Les géants pétroliers hésitent à exploiter les énormes nouvelles réserves du Pakistan en raison de problèmes de sécurité

Les géants pétroliers hésitent à exploiter les énormes nouvelles réserves du Pakistan en raison de problèmes de sécurité
Wajeeh Khan
17 sept. 2024, 18:22 PM
  • Le Pakistan a récemment découvert d’énormes réserves de pétrole et de gaz.
  • Les compagnies pétrolières mondiales ne se précipitent toujours pas pour exploiter ce potentiel.
  • Les géants du pétrole et du gaz invoquent des préoccupations de sécurité pour justifier leur réticence.

La récente découverte au Pakistan de réserves de pétrole et de gaz, potentiellement parmi les plus importantes au monde, a suscité un intérêt considérable pour son potentiel économique.

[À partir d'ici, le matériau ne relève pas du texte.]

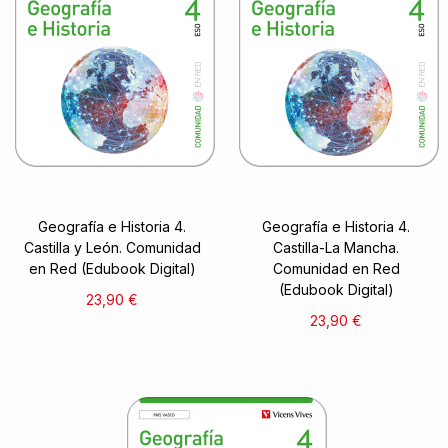
Geografía e Historia 4.
Geografía e Historia 4.
Castilla y León. Comunidad
Castilla-La Mancha.
en Red (Edubook Digital)
Comunidad en Red
(Edubook Digital)
23,90 €
23,90 €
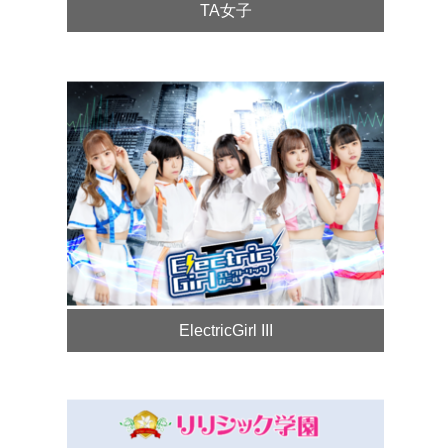
TA女子
ElectricGirl III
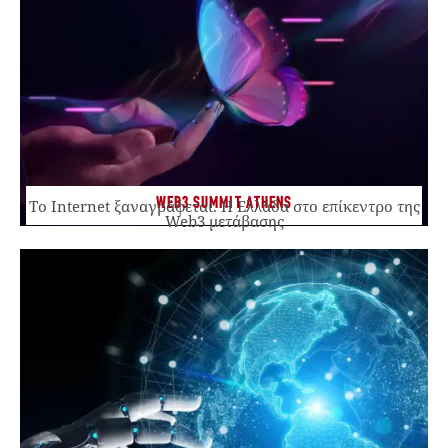
WEB3 SUMMIT ATHENS
Το Internet ξαναγράφεται. Η Ελλάδα στο επίκεντρο της
Web3 μετάβασης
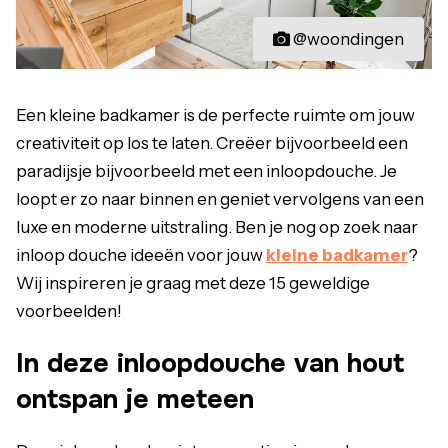
@woondingen
Een kleine badkamer is de perfecte ruimte om jouw
creativiteit op los te laten. Creëer bijvoorbeeld een
paradijsje bijvoorbeeld met een inloopdouche. Je
loopt er zo naar binnen en geniet vervolgens van een
luxe en moderne uitstraling. Ben je nog op zoek naar
inloop douche ideeën voor jouw
kleine badkamer
?
Wij inspireren je graag met deze 15 geweldige
voorbeelden!
In deze inloopdouche van hout
ontspan je meteen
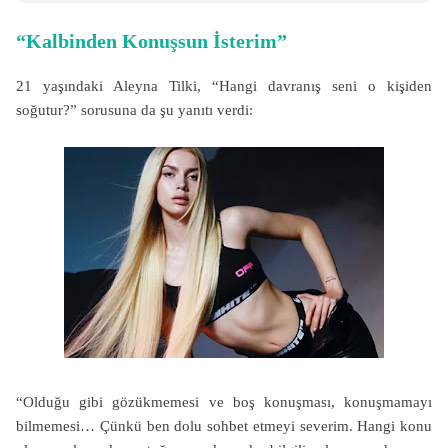
“Kalbinden Konuşsun İsterim”
21 yaşındaki Aleyna Tilki, “Hangi davranış seni o kişiden
soğutur?” sorusuna da şu yanıtı verdi:
“Olduğu gibi gözükmemesi ve boş konuşması, konuşmamayı
bilmemesi… Çünkü ben dolu sohbet etmeyi severim. Hangi konu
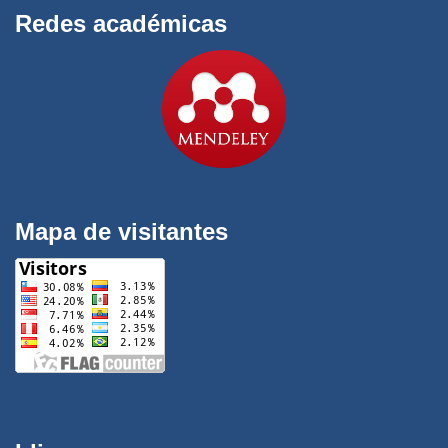
Redes académicas
Mapa de visitantes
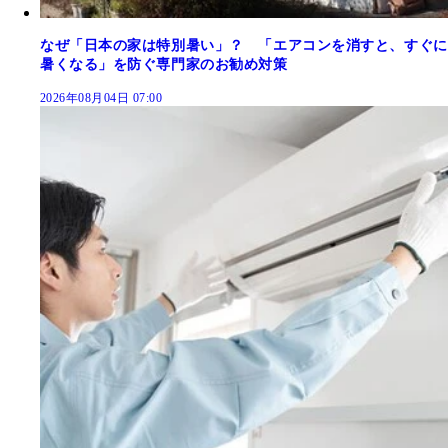
なぜ「日本の家は特別暑い」？ 「エアコンを消すと、すぐに
暑くなる」を防ぐ専門家のお勧め対策
2026年08月04日 07:00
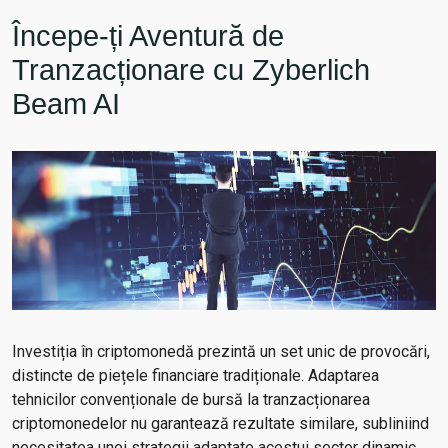
Începe-ți Aventură de
Tranzacționare cu Zyberlich
Beam AI
Investiția în criptomonedă prezintă un set unic de provocări,
distincte de piețele financiare tradiționale. Adaptarea
tehnicilor convenționale de bursă la tranzacționarea
criptomonedelor nu garantează rezultate similare, subliniind
necesitatea unei strategii adaptate acestui sector dinamic.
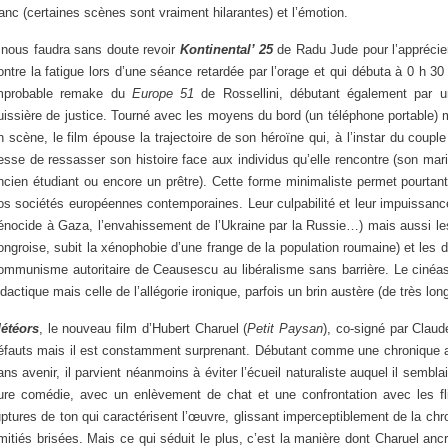
ranc (certaines scènes sont vraiment hilarantes) et l’émotion.
l nous faudra sans doute revoir
Kontinental’ 25
de Radu Jude pour l’apprécier à
ontre la fatigue lors d’une séance retardée par l’orage et qui débuta à 0 h 3
mprobable remake du
Europe 51
de Rossellini, débutant également par un
uissière de justice. Tourné avec les moyens du bord (un téléphone portable)
n scène, le film épouse la trajectoire de son héroïne qui, à l’instar du coupl
esse de ressasser son histoire face aux individus qu’elle rencontre (son mari
ncien étudiant ou encore un prêtre). Cette forme minimaliste permet pourta
os sociétés européennes contemporaines. Leur culpabilité et leur impuissan
énocide à Gaza, l’envahissement de l’Ukraine par la Russie…) mais aussi les 
ongroise, subit la xénophobie d’une frange de la population roumaine) et le
ommunisme autoritaire de Ceausescu au libéralisme sans barrière. Le cinéas
idactique mais celle de l’allégorie ironique, parfois un brin austère (de très l
étéors
, le nouveau film d’Hubert Charuel (
Petit Paysan
), co-signé par Clau
éfauts mais il est constamment surprenant. Débutant comme une chronique
ans avenir, il parvient néanmoins à éviter l’écueil naturaliste auquel il sem
ure comédie, avec un enlèvement de chat et une confrontation avec les fli
uptures de ton qui caractérisent l’œuvre, glissant imperceptiblement de la ch
mitiés brisées. Mais ce qui séduit le plus, c’est la manière dont Charuel anc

Les nouvelles réserves pourraient transformer le paysage énergétique du pays, offrant un substitut potentiel au GNL coûteux et au pétrole importé.

Cependant, malgré des perspectives prometteuses, les compagnies pétrolières mondiales restent hésitantes à investir dans des efforts d’exploration.

Les compagnies pétrolières préoccupées par la sécurité au Pakistan

Le principal obstacle à l’exploration n’est pas l’ampleur de l’investissement – estimé à 5 milliards de dollars – mais plutôt de graves problèmes de sécurité.

Musadik Malik, ministre pakistanais du Pétrole, a souligné ces risques lors d'une réunion d'une commission parlementaire en juillet.

« Dans les régions où les entreprises recherchent du pétrole et du gaz, des ressources importantes doivent être allouées à la sécurité des employés et des actifs », a-t-il expliqué.

Les problèmes de sécurité ont été mis en évidence par de récents incidents violents, notamment un attentat suicide qui a tué cinq ingénieurs chinois et une attaque militante contre le complexe de l'autorité portuaire de Gwadar, tous deux mettant en évidence les conditions périlleuses des travailleurs étrangers.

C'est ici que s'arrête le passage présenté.